I'm interested in databases and in Rust so i thought why not combine it and learn about databases and Rust by writing a SQL database in Rust. There's a working (although very limited and kinda hacked together) database on the v1 branch which is based on the embedded Sled KV DB as a storage engine.
The goals with v2 are:
- Write my own storage engine
- support all CRUD operations (maybe ALTER TABLE too)
- be multi user and transactional (i'm thinking likely MVCC)
- write a proper cost based based optimizer with a simple cost model (likely DPccp/DPhyp)
- make it an actual database server (maybe support postgres wire protocol)
- actually test it too
I will likely implement create table, insert and select first again and leave the rest for later. All the multi user, transactional and server stuff will likely come last.
The main goal is to write a disk based system that can start out with a rather traditional architecture and then be used as a play-/testing-ground for me to implement all kinds of cool new techniques (JIT compilation using cranelift, fancy new buffer managers, ...).
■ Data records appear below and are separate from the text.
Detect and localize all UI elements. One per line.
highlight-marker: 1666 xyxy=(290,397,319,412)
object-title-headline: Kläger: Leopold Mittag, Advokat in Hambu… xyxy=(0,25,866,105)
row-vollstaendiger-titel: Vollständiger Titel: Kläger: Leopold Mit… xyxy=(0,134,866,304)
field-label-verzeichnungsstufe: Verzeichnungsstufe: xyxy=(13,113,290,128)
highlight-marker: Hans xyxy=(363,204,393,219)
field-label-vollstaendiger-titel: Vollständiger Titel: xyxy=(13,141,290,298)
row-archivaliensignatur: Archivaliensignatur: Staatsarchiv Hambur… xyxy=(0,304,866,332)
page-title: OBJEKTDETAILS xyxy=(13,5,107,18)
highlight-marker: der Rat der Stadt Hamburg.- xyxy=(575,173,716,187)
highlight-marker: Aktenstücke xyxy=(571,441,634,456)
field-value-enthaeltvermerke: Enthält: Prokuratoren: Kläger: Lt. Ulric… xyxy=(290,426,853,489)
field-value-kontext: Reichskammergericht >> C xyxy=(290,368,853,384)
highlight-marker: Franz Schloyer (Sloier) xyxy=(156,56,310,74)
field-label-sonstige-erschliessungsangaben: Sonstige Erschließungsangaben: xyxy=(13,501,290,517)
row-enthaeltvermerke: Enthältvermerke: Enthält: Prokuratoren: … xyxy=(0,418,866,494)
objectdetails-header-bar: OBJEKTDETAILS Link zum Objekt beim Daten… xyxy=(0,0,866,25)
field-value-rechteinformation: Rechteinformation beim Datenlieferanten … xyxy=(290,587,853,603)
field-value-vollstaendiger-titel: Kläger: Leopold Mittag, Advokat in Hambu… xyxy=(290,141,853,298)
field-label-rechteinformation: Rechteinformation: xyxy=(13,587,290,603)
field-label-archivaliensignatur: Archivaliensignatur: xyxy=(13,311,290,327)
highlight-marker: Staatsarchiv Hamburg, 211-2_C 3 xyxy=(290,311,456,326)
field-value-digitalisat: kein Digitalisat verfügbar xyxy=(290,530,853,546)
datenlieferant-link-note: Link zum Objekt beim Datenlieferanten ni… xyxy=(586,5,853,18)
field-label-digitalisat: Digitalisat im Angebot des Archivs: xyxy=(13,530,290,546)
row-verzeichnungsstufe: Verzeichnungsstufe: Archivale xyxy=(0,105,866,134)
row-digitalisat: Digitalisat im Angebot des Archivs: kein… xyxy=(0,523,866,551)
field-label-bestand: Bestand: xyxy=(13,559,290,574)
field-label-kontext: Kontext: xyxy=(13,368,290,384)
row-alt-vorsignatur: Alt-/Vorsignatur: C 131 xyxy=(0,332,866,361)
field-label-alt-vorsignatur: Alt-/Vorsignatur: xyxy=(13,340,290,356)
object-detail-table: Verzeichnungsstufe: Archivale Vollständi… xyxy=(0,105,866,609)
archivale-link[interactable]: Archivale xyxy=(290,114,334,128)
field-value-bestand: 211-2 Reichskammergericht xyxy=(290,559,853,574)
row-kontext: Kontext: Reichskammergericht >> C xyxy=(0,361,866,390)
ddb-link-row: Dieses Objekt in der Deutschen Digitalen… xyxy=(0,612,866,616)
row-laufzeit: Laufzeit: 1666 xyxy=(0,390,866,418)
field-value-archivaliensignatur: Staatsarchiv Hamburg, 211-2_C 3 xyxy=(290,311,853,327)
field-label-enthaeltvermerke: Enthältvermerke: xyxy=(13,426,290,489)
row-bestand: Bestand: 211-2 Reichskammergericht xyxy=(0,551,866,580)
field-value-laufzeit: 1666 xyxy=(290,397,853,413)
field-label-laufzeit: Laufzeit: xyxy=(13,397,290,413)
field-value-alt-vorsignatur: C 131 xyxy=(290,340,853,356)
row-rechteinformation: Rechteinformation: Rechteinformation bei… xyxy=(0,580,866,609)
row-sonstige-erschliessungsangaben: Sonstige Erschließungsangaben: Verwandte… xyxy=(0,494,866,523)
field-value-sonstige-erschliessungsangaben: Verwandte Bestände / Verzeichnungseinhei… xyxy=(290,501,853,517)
Although the system is supposed to be disk-based, we live in a world where RAM in the tens or even hundreds of GBs is ubiquitous. Therefore we can often just assume that stuff fits into main memory. Especially for System- and Metadata we will mostly not bother having the option of writing them to disk other than for persistence. For execution we will for now also assume that we won't have to spool to disk (otherwise we could still rely on OS swapping for this purpose for now).
- Simple CREATE TABLE
- Simple INSERT (INSERT INTO x VALUES (a,b,c))
- Simple select from where including simple predicates with <,>,>=,<=,= and equi-joins in "attribute = attribute" style (currently only "AND" supported)
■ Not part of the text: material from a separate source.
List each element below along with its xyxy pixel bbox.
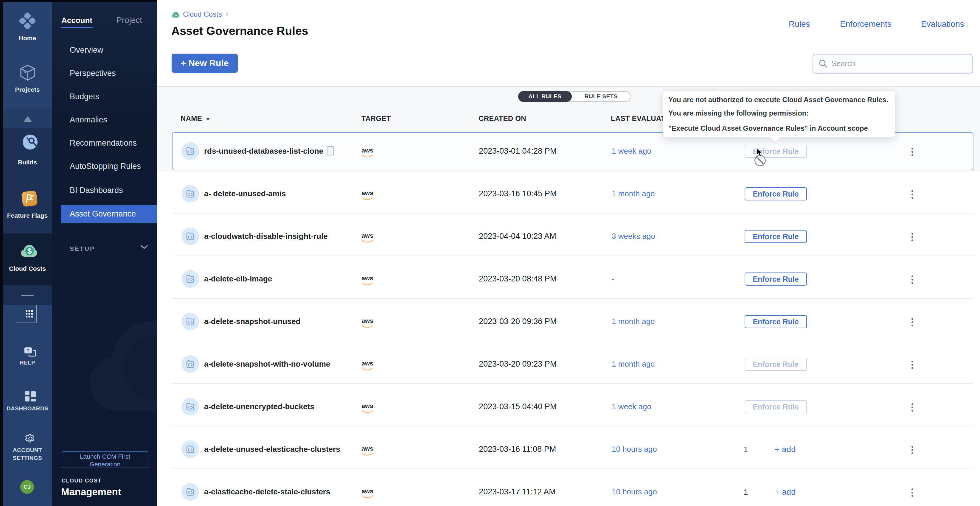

- Analysis, planning and optimization (DPccp for now, will do DPhyp later)
- Execution through a simple single threaded volcano style interpreted engine printing the results to stdout (for now)
- crashing and burning (no, but it panics) when someone enters a query that results in a cross product
- Implement B+Tree based indexes (initial B+Tree implementation done)
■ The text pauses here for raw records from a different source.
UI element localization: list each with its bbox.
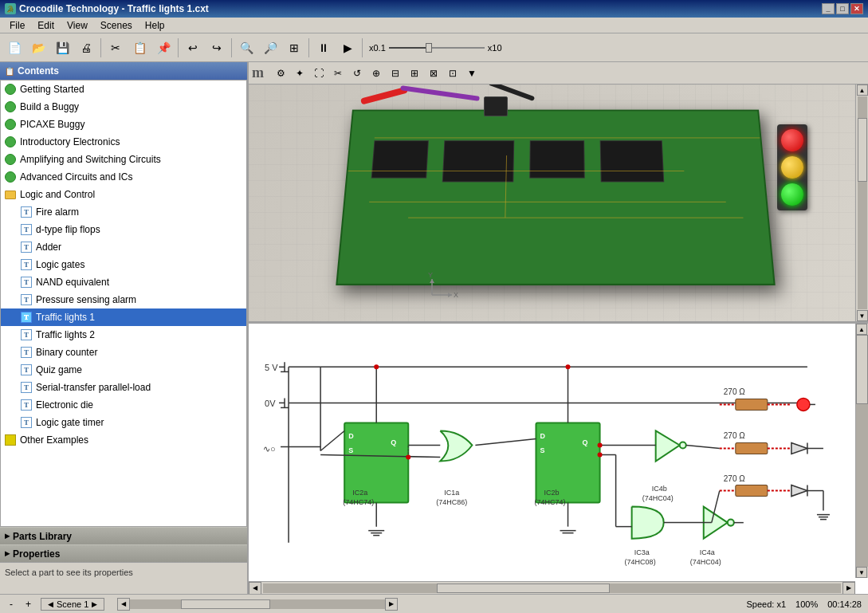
scene-minus[interactable]: - [6,599,16,610]
view-toolbar-left: m [252,65,270,81]
tree-item-logic-gates[interactable]: T Logic gates [1,256,246,273]
schematic-vscroll[interactable]: ▲ ▼ [855,324,868,578]
tree-item-traffic-lights-2[interactable]: T Traffic lights 2 [1,326,246,344]
fire-alarm-label: Fire alarm [36,206,79,218]
tree-item-logic-control[interactable]: Logic and Control [1,186,246,203]
statusbar-right: Speed: x1 100% 00:14:28 [746,599,862,609]
schematic-scroll-up[interactable]: ▲ [856,324,867,335]
tree-item-getting-started[interactable]: Getting Started [1,81,246,98]
tree-item-adder[interactable]: T Adder [1,238,246,256]
view-btn-6[interactable]: ⊕ [367,65,385,82]
menubar: File Edit View Scenes Help [0,18,868,33]
pcb-ic-2 [442,140,514,182]
svg-text:(74HC74): (74HC74) [343,498,374,506]
intro-icon [4,136,17,148]
hscroll-right[interactable]: ▶ [842,582,855,595]
view-btn-4[interactable]: ✂ [329,65,347,82]
view-btn-2[interactable]: ✦ [291,65,308,82]
menu-view[interactable]: View [61,18,94,33]
tree-item-quiz[interactable]: T Quiz game [1,361,246,379]
other-icon [4,434,17,446]
tree-item-fire-alarm[interactable]: T Fire alarm [1,203,246,221]
scene-tab-1[interactable]: ◀ Scene 1 ▶ [41,598,104,611]
schematic-scroll-down[interactable]: ▼ [856,567,867,578]
minimize-button[interactable]: _ [822,3,835,14]
redo-button[interactable]: ↪ [206,37,228,59]
view-btn-7[interactable]: ⊟ [387,65,404,82]
scroll-down-btn[interactable]: ▼ [857,310,868,321]
view-dropdown[interactable]: ▼ [463,65,481,82]
pause-button[interactable]: ⏸ [312,37,335,59]
tree-item-nand[interactable]: T NAND equivalent [1,273,246,291]
scroll-track [858,96,867,309]
tree-item-advanced[interactable]: Advanced Circuits and ICs [1,168,246,186]
view-btn-9[interactable]: ⊠ [425,65,442,82]
menu-scenes[interactable]: Scenes [94,18,139,33]
bottom-scroll-left[interactable]: ◀ [117,598,130,611]
zoom-in-button[interactable]: 🔍 [235,37,257,59]
view-btn-5[interactable]: ↺ [348,65,366,82]
bottom-thumb[interactable] [181,599,270,609]
view-btn-3[interactable]: ⛶ [310,65,328,82]
schematic-hscroll[interactable]: ◀ ▶ [249,581,855,594]
3d-scrollbar[interactable]: ▲ ▼ [855,84,868,321]
tree-item-amplifying[interactable]: Amplifying and Switching Circuits [1,151,246,168]
tree-item-traffic-lights-1[interactable]: T Traffic lights 1 [1,308,246,326]
paste-button[interactable]: 📌 [152,37,175,59]
scroll-thumb[interactable] [858,118,867,182]
view-mode-icon: m [252,65,264,81]
hscroll-left[interactable]: ◀ [249,582,261,595]
window-controls[interactable]: _ □ ✕ [822,3,863,14]
scroll-up-btn[interactable]: ▲ [857,84,868,96]
view-btn-8[interactable]: ⊞ [406,65,423,82]
cut-button[interactable]: ✂ [104,37,127,59]
hscroll-thumb[interactable] [437,584,611,593]
maximize-button[interactable]: □ [836,3,849,14]
menu-help[interactable]: Help [139,18,171,33]
undo-button[interactable]: ↩ [182,37,204,59]
tree-item-picaxe[interactable]: PICAXE Buggy [1,116,246,133]
copy-button[interactable]: 📋 [128,37,151,59]
tree-item-other[interactable]: Other Examples [1,431,246,449]
tree-item-edie[interactable]: T Electronic die [1,396,246,414]
speed-thumb[interactable] [426,43,432,53]
bottom-scroll-right[interactable]: ▶ [385,598,398,611]
fire-alarm-icon: T [20,206,33,218]
menu-edit[interactable]: Edit [31,18,61,33]
tree-item-serial[interactable]: T Serial-transfer parallel-load [1,379,246,396]
view-btn-1[interactable]: ⚙ [272,65,289,82]
zoom-out-button[interactable]: 🔎 [259,37,281,59]
tree-item-intro[interactable]: Introductory Electronics [1,133,246,151]
menu-file[interactable]: File [3,18,31,33]
close-button[interactable]: ✕ [850,3,863,14]
scene-plus[interactable]: + [22,599,34,610]
contents-tree[interactable]: Getting Started Build a Buggy PICAXE Bug… [0,80,247,527]
zoom-fit-button[interactable]: ⊞ [283,37,305,59]
parts-library-label: Parts Library [13,531,72,542]
properties-section[interactable]: ▶ Properties [0,544,247,562]
tree-item-dtype[interactable]: T d-type flip flops [1,221,246,238]
pcb-ic-4 [600,140,665,182]
svg-text:270 Ω: 270 Ω [724,387,745,396]
adder-icon: T [20,241,33,253]
lgtimer-icon: T [20,416,33,429]
speed-slider-container[interactable] [389,41,485,54]
svg-rect-51 [736,485,768,497]
serial-icon: T [20,381,33,394]
tree-item-build-buggy[interactable]: Build a Buggy [1,98,246,116]
hscroll-track [263,584,841,593]
scene-nav-left[interactable]: ◀ [48,600,53,608]
play-button[interactable]: ▶ [336,37,359,59]
tree-item-lgtimer[interactable]: T Logic gate timer [1,414,246,431]
tree-item-pressure[interactable]: T Pressure sensing alarm [1,291,246,308]
schematic-vthumb[interactable] [856,335,868,404]
open-button[interactable]: 📂 [27,37,49,59]
scene-nav-right[interactable]: ▶ [92,600,97,608]
view-btn-10[interactable]: ⊡ [444,65,461,82]
amplifying-icon [4,153,17,166]
save-button[interactable]: 💾 [51,37,73,59]
new-button[interactable]: 📄 [3,37,26,59]
print-button[interactable]: 🖨 [75,37,97,59]
parts-library-section[interactable]: ▶ Parts Library [0,527,247,544]
tree-item-binary-counter[interactable]: T Binary counter [1,344,246,361]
- Implement fast MVCC transactions
- Implement Recovery
- Implement a better execution engine (likely compiling)
- Properly integrate the HyperLogLog sketches that are already maintained on inserts into the optimizer especially for join selectivity estimation
- Try getting a postgres protocol based server to work with the pgwire crate
- Implement some basic SELECT additions like GROUP BY/HAVING, LIMIT, ORDER aswell as UPDATE and DELETE (and DROP TABLE)
- Maybe move everything over to async (at least evaluate it)
- Maybe move everything over to optimistic/hybrid latches (probably would have to implement them myself first)
- Maybe move to a more advanced buffer manager (evaluate a very optimized hash table vs vmcache and ways to handle variable size)
- Evaluate other storage options (Columnar, PAX, Umbra-like Mini-PAX,...)